During the ICT Hub’s short operation, several successful products have been developed such as Longboard Mapp, an extreme sports mobile game that has 15,000-plus users.

Vuk Nikolić, an ICT Hub participant, created TruckTrack, a management software for the trucking industry, and was connected to U.S. venture capital seed fund 500 Startups, which invested money and expertise in Nikolić’s software and team. Now, TruckTrack’s team has expanded, and the platform has over 2,000 companies registered.

Milan Brindić, 26, co-creator of Bincode Entertainment, a mobile game based on Slavic mythology, enrolled in the ICT Hub’s program after an initial investment from a Bulgarian accelerator. His team now has a space to work on the game as well as support from the hub’s extensive network of contacts.

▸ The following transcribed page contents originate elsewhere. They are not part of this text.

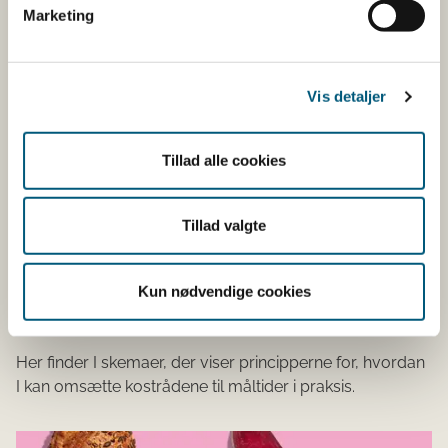
Marketing
Vis detaljer
Tillad alle cookies
Tillad valgte
Kun nødvendige cookies
Principper
Her finder I skemaer, der viser principperne for, hvordan
I kan omsætte kostrådene til måltider i praksis.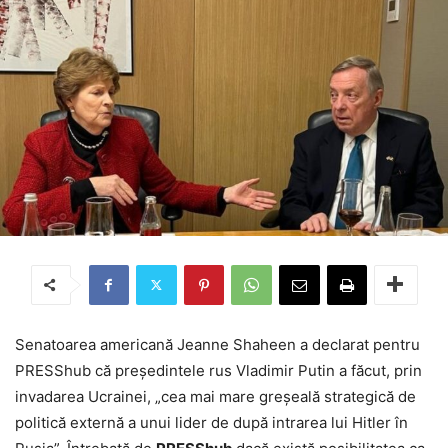
Senatoarea americană Jeanne Shaheen a declarat pentru
PRESShub că preşedintele rus Vladimir Putin a făcut, prin
invadarea Ucrainei, „cea mai mare greşeală strategică de
politică externă a unui lider de după intrarea lui Hitler în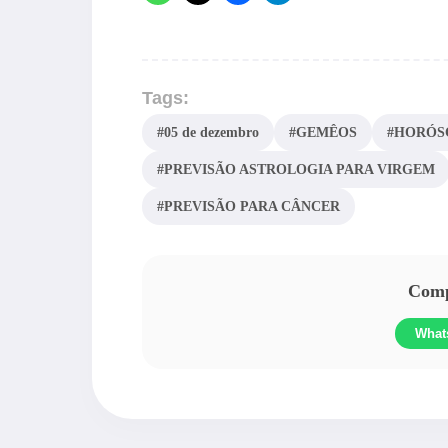
Tags:
#05 de dezembro
#GEMÊOS
#HORÓS
#PREVISÃO ASTROLOGIA PARA VIRGEM
#PREVISÃO PARA CÂNCER
Compa
What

His dream is to find a game publisher and form a company.

Nemanja Stefanovic, 25, created HireApp, an application connecting youth and others with part-time jobs. He credits the creative space and mentorship offered by the hub with contributing to his success.

Other teams are just starting off the ground. Vanja Belić, 24, and his team are in the process of making a racing game. She studied IT in college, but opportunities in Serbia are limited in the gaming industry. Belić and her co-collaborators—Vladimir Perić, Stevan Janković, Vuk Splajković and others—are creating their own opportunity to break into gaming.

The next ICT Hub session of pitching to potential investors is scheduled for spring 2016. Hope lingers in the air as participants work in a flurry to innovate. In a country where jobs for youth and young adults are limited, ICT is a growing field for those entering the workforce. And the ICT Hub is a model that could be replicated in other countries to promote entrepreneurship, leadership development and economic opportunity.